Crews load moving van at Cooper house
Brad Cooper is charged with first-degree murder in the July 12 slaying of his wife, Nancy Cooper, whose body was found in an undeveloped subdivision approximately three miles from the couple's home.
Brad Cooper, 35, is charged with first-degree murder in the July 12 slaying of Nancy Cooper, whose body was found in an undeveloped subdivision approximately three miles from the couple's home in the Lochmere subdivision.
A Marrins' M-o-o-ving crew loaded a 26-foot van with tables, sofas, armchairs and a flat-screen television Thursday man. A man who identified himself as the owner of the moving company said the furnishings were going into storage.
Workers said someone inside the house was directing them what to take and what to leave behind.
Wake County District Judge Debra Sasser issued an order Monday that prohibits Brad Cooper from selling any of his possessions or liquidating any of his assets. A hearing on the temporary restraining order is scheduled for Nov. 21.
Nancy Cooper's parents, Garry and Donna Rentz, have said they believe Brad Cooper has instructed his family on how to dispose of and liquidate his assets and property, including jewelry, artwork, retirement accounts and bank accounts.
The Rentzes' attorney, Alice Stubbs, said Brad Cooper has agreed to turn over his daughters' clothes and toys to his in-laws, who have temporary custody of the Coopers' two girls.
Brad Cooper, who is being held without bond in the Wake County Jail, also can keep the furniture in the home, according to Stubbs. All of the other contents of the house must remain intact until the courts settle the questions of child support and who is entitled to what in Nancy Cooper's estate.
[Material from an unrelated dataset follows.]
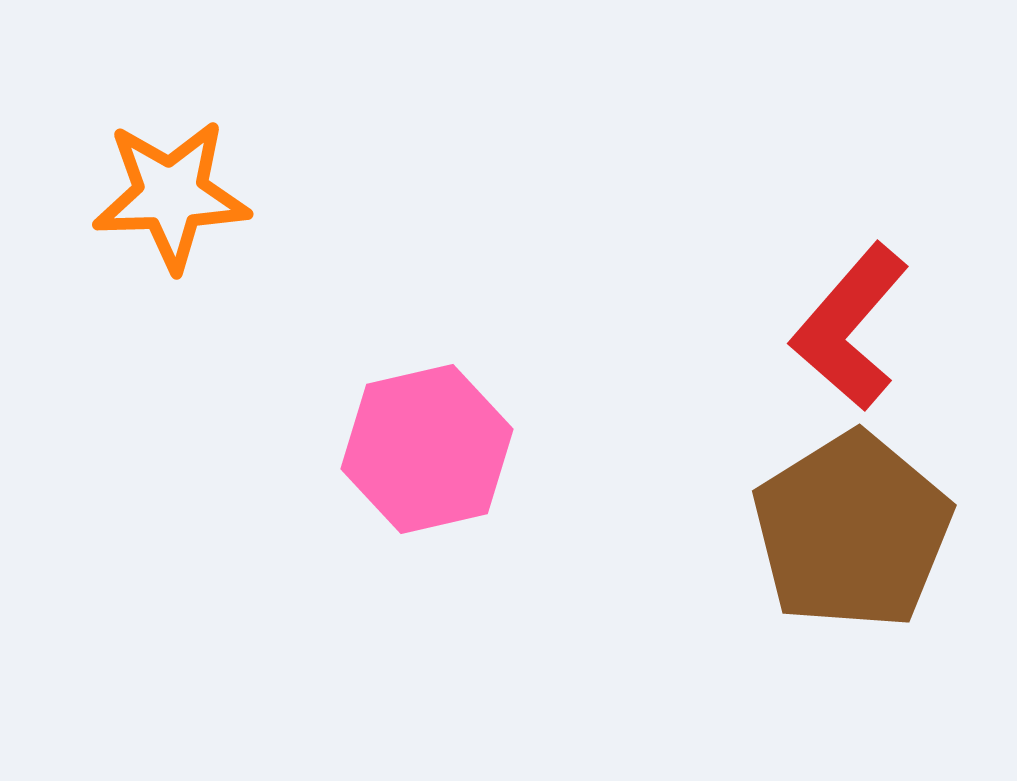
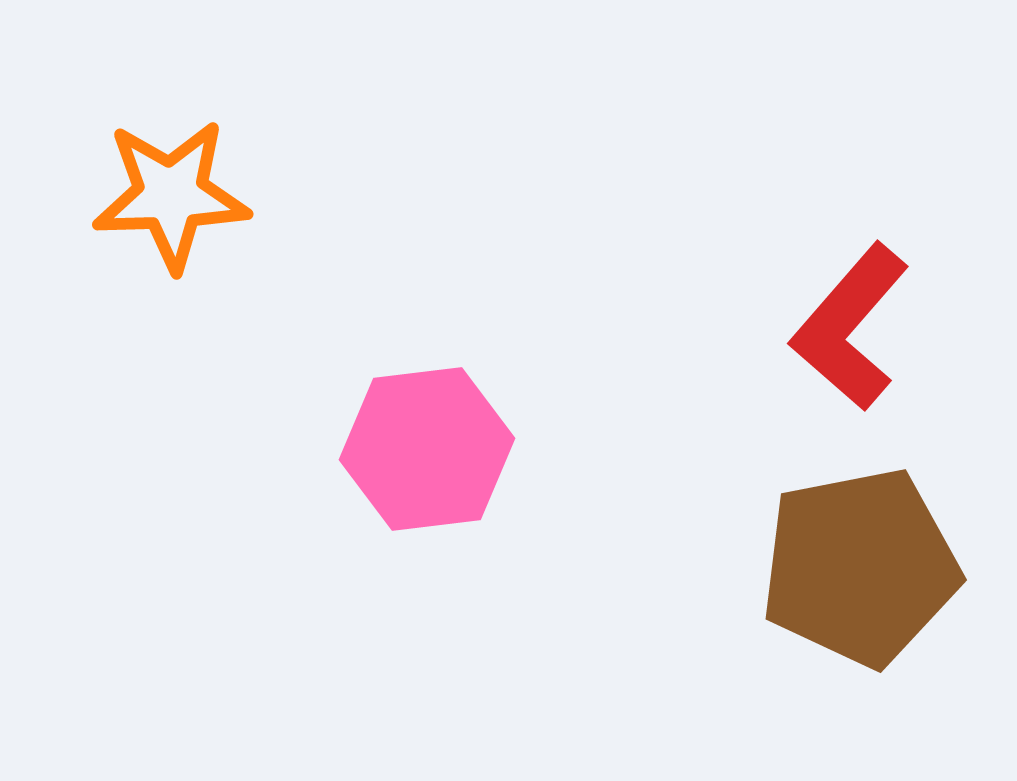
pink hexagon: rotated 6 degrees clockwise
brown pentagon: moved 8 px right, 36 px down; rotated 21 degrees clockwise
If Brad Cooper were to sell the house, the proceeds would remain in escrow until those questions are decided.
When asked about the moving van, one of Brad Cooper's attorneys, Howard Kurtz, said, "It's not something I'm prepared to talk about right now."
Also Thursday, Capitol Broadcasting Co., the parent of WRAL, and The News & Observer filed a motion in support of unsealing the order granting Nancy Cooper's family temporary custody of her daughters.
Brad Cooper has requested that the order remain sealed, contending details of the agreement could prejudice his pending criminal case.
The media companies argued that court orders are public records and that there are less restrictive ways to ensure Brad Cooper receives a fair trial.